* **Problem**
If a line in the records below holds the word "during", copy it.

* **Given information**
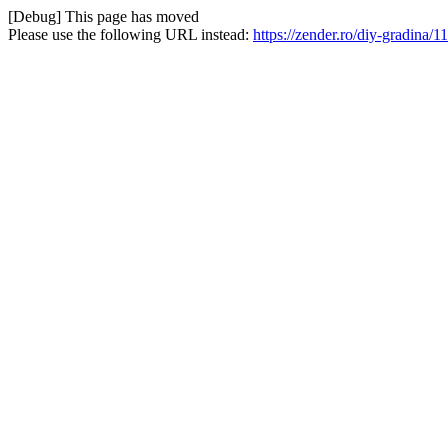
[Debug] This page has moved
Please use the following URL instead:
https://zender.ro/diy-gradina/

---

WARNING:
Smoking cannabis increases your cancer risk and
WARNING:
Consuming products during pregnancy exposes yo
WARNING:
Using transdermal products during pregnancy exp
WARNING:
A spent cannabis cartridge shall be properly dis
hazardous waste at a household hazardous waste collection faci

* **Output for this exercise**
Consuming products during pregnancy exposes yo
Using transdermal products during pregnancy exp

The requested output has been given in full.